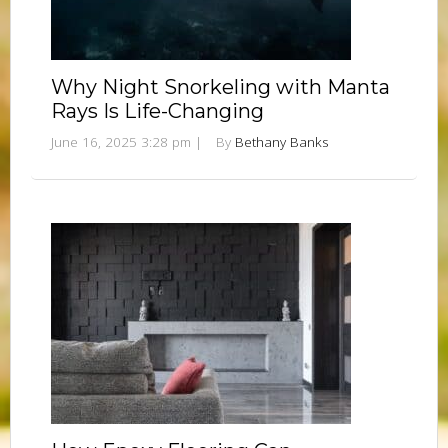
Why Night Snorkeling with Manta
Rays Is Life-Changing
June 16, 2025 3:28 pm
|
By
Bethany Banks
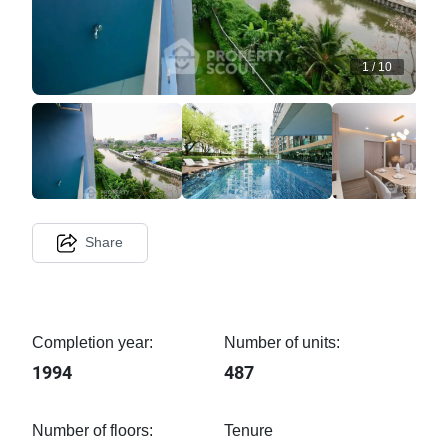
1
/
10
Share
Completion year:
Number of units:
1994
487
Number of floors:
Tenure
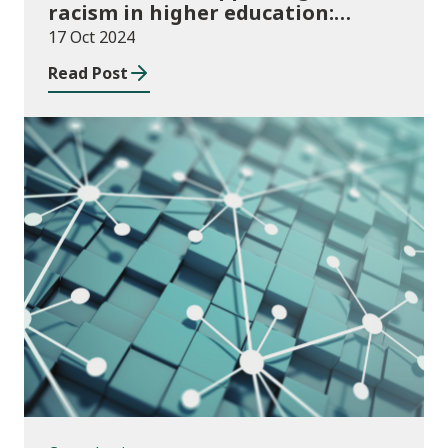
racism in higher education:
2024/25 guidance and allocations
17 Oct 2024
Read Post
Consultations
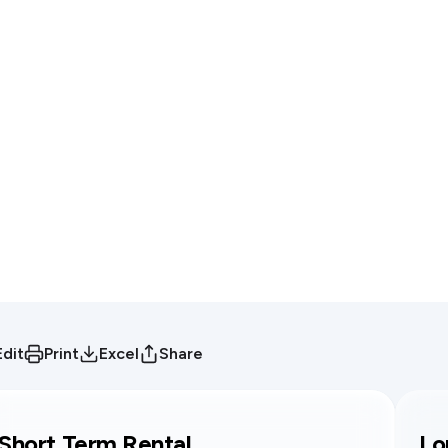
Edit
Print
Excel
Share
Short Term Rental
Lo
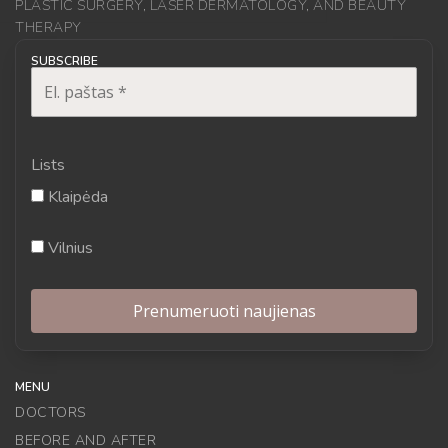
PLASTIC SURGERY, LASER DERMATOLOGY, AND BEAUTY
THERAPY
SUBSCRIBE
Lists
Klaipėda
Vilnius
MENU
DOCTORS
BEFORE AND AFTER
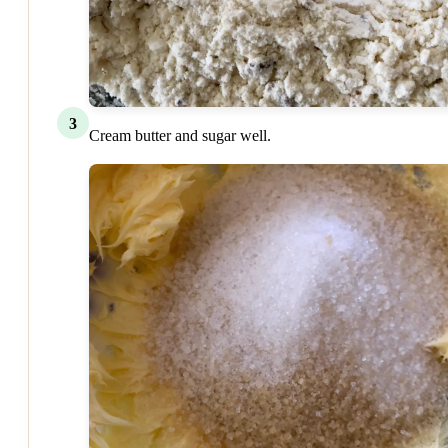
3
Cream butter and sugar well.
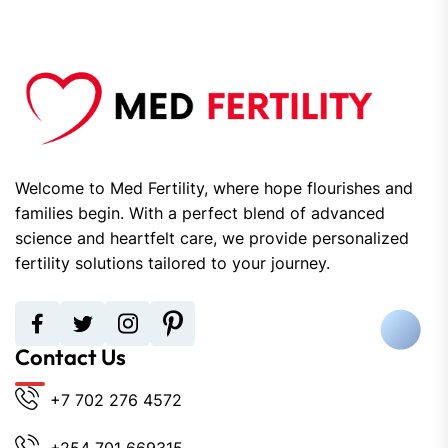
Welcome to Med Fertility, where hope flourishes and
families begin. With a perfect blend of advanced
science and heartfelt care, we provide personalized
fertility solutions tailored to your journey.
Contact Us
+7 702 276 4572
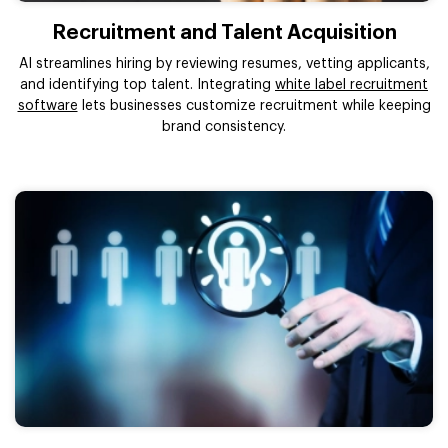
Recruitment and Talent Acquisition
AI streamlines hiring by reviewing resumes, vetting applicants,
and identifying top talent. Integrating
white label recruitment
software
lets businesses customize recruitment while keeping
brand consistency.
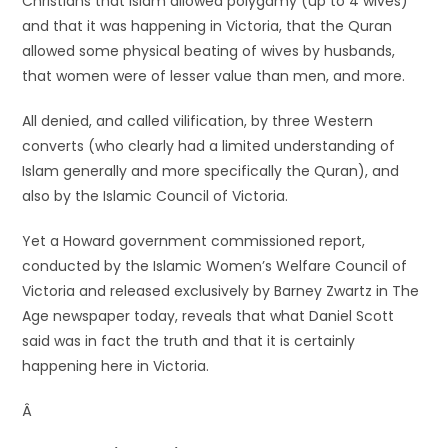
Christians that Islam allowed polygamy (up to 4 wives)
and that it was happening in Victoria, that the Quran
allowed some physical beating of wives by husbands,
that women were of lesser value than men, and more.
All denied, and called vilification, by three Western
converts (who clearly had a limited understanding of
Islam generally and more specifically the Quran), and
also by the Islamic Council of Victoria.
Yet a Howard government commissioned report,
conducted by the Islamic Women’s Welfare Council of
Victoria and released exclusively by Barney Zwartz in The
Age newspaper today, reveals that what Daniel Scott
said was in fact the truth and that it is certainly
happening here in Victoria.
Â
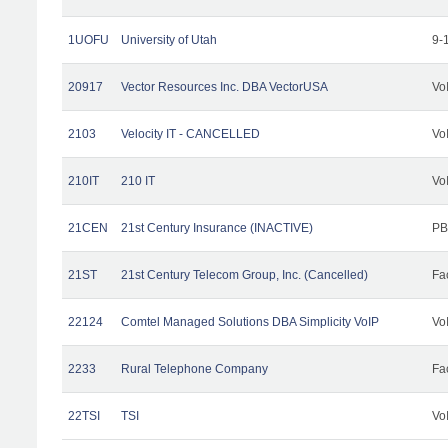
1UOFU
University of Utah
9-
20917
Vector Resources Inc. DBA VectorUSA
Vo
2103
Velocity IT - CANCELLED
Vo
210IT
210 IT
Vo
21CEN
21st Century Insurance (INACTIVE)
PB
21ST
21st Century Telecom Group, Inc. (Cancelled)
Fac
22124
Comtel Managed Solutions DBA Simplicity VoIP
Vo
2233
Rural Telephone Company
Fac
22TSI
TSI
Vo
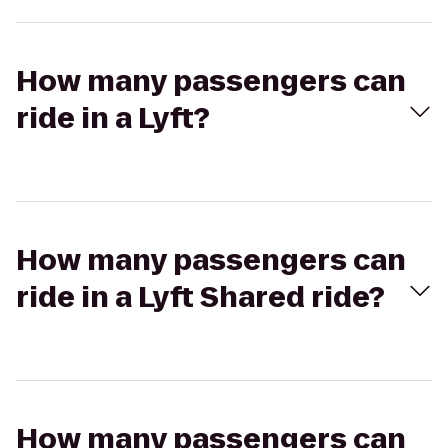
How many passengers can
ride in a Lyft?
How many passengers can
ride in a Lyft Shared ride?
How many passengers can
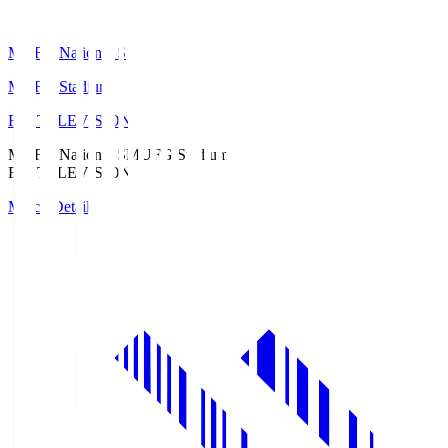
MUFG National S
MUFG Stadium
Fuji TELEVISION
MUFG National S
MUFG Stadium
Fuji TELEVISION
Match Details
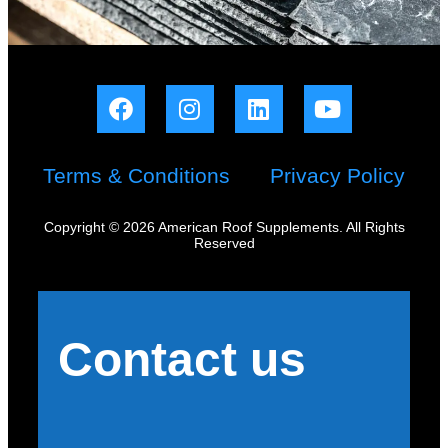
Terms & Conditions
Privacy Policy
Copyright © 2026 American Roof Supplements. All Rights
Reserved
Contact us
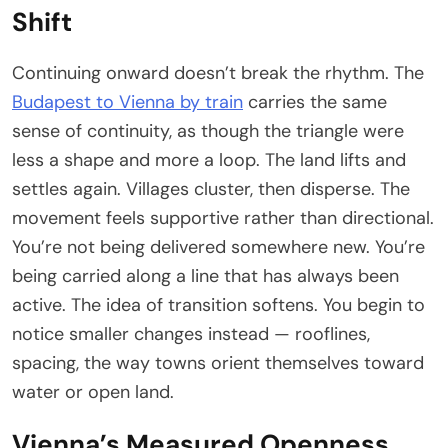
Shift
Continuing onward doesn’t break the rhythm. The
Budapest to Vienna by train
carries the same
sense of continuity, as though the triangle were
less a shape and more a loop. The land lifts and
settles again. Villages cluster, then disperse. The
movement feels supportive rather than directional.
You’re not being delivered somewhere new. You’re
being carried along a line that has always been
active. The idea of transition softens. You begin to
notice smaller changes instead — rooflines,
spacing, the way towns orient themselves toward
water or open land.
Vienna’s Measured Openness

= = = = =

= TASK ITEM =
Reading through the records above, report each line in which the string "Islamic" is found.

= ANSWER SPACE =
also by the Islamic Council of Victoria.
conducted by the Islamic Women’s Welfare Council of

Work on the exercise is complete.